Using the 'reads-deblur' that are not 'unique-reads-hit-reference'

Tyler_Carrier · April 2, 2019, 4:34pm

Hello,

I am attempting to assign taxa to my ITS reads. I, currently, have between ~2,000 and ~11,000 reads (and ~500,000 total) for my samples post-deblur but only one for a single sample is a 'unique-reads-hit-reference,' leaving only that sample with reads in the RepSeq output file.

What approach can be taken to use these 500,000 reads that don't hit reference?

My q2 code used for this was:
qiime deblur denoise-other
--i-demultiplexed-seqs "reads post pair, qc, and name modificiation"
--p-trim-length 400
--i-reference-seqs "sh_refs_qiime_ver8_99_02.02.2019.qza"
--o-representative-sequences "RepSeq.qza"
--o-table "Table.qza"
--p-sample-stats
--o-stats "Stats.qza"

I've also been trying to use "qiime feature-classifier classify-consensus-blast" but can't find which file should be used for "--I-query"

Regards,
Tyler

wasade · April 4, 2019, 8:20pm

Hi @Tyler_Carrier,

Right now, you'd need to run deblur directly (detail here) and not through qiime2. One of the outputs it produces is the "all" table, which does not apply the positive filtering. This will require qiime tools export of your demultiplexed data, and the resulting .biom files should be reimportable through qiime tools import. Happy to provide a concrete example if you'd like.

One reason so many sequences may be getting dropped out us that the positive filter reference sequences aren't reflective if the ITS region in your data?

All the best,
Daniel

Tyler_Carrier · April 8, 2019, 7:54pm

Hi Daniel,

Ah, yes that was what I feared would have to be done. The animal I am working with (as well as many relatives) has certainly not been sequenced before and the only common hits to UNITE are super common fungi.

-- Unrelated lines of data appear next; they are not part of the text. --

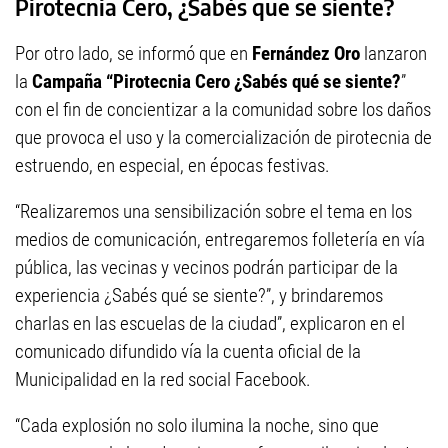
Pirotecnia Cero, ¿Sabés que se siente?
Por otro lado, se informó que en
Fernández Oro
lanzaron
la
Campaña “Pirotecnia Cero ¿Sabés qué se siente?
”
con el fin de concientizar a la comunidad sobre los daños
que provoca el uso y la comercialización de pirotecnia de
estruendo, en especial, en épocas festivas.
“Realizaremos una sensibilización sobre el tema en los
medios de comunicación, entregaremos folletería en vía
pública, las vecinas y vecinos podrán participar de la
experiencia ¿Sabés qué se siente?”, y brindaremos
charlas en las escuelas de la ciudad”, explicaron en el
comunicado difundido vía la cuenta oficial de la
Municipalidad en la red social Facebook.
“Cada explosión no solo ilumina la noche, sino que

I assume that Deblur would have to be run in R, or can this be ran on the command line? I ask because I have no experience with R. if the former, could you please provide a concrete example.

Regards,
Tyler

Nicholas_Bokulich · April 8, 2019, 8:15pm

I suspect the sequences that are being thrown out could be non-fungal; most fungal ITS primers also amplify non-fungal DNA, e.g., host and dietary (plant, animal) ITS sequences, as well as non-fungal eukaryotes living in the gut.

deblur only uses the reference sequences for a rough positive filter — effectively, anything that looks remotely similar to the reference database will be kept and only very dissimilar sequences will be thrown out. If your sequences really were fungal, they should still pass even if you expect many uncharacterized fungal families or genera to be present! So either your primers are mostly amplifying non-fungal DNA, or as @wasade suggested:

(that does not seem likely, since UNITE covers both ITS1 and ITS2, or at least a mix of both, so this should be pretty straightforward)

https://github.com/biocore/deblur#example-usage

Try this file:

wasade · April 8, 2019, 11:40pm

Thanks @Nicholas_Bokulich! I agree the most likely reason here is that non-fungal DNA are being picked up.

@Tyler_Carrier, deblur can be run from the command line within a QIIME 2 environment, but you'll need to qiime tools export your demultiplexed sequence artifact first.

(base) 16:25:27 (dtmcdonald@here):~$ source activate qiime2-2019.1
(qiime2-2019.1) 16:25:33 (dtmcdonald@here):~$ deblur workflow --help | head
Usage: deblur workflow [OPTIONS]

  Launch deblur workflow

Options:
  --seqs-fp PATH                  Either a Demultiplexed FASTA or FASTQ file
                                  including all samples, or a directory of
                                  per-sample FASTA or FASTQ files. Gzip'd
                                  files are acceptable (e.g., .fastq.gz).
                                  [required]
(qiime2-2019.1) 16:26:14 (dtmcdonald@here):~$

system · May 10, 2019, 5:40am

This topic was automatically closed 31 days after the last reply. New replies are no longer allowed.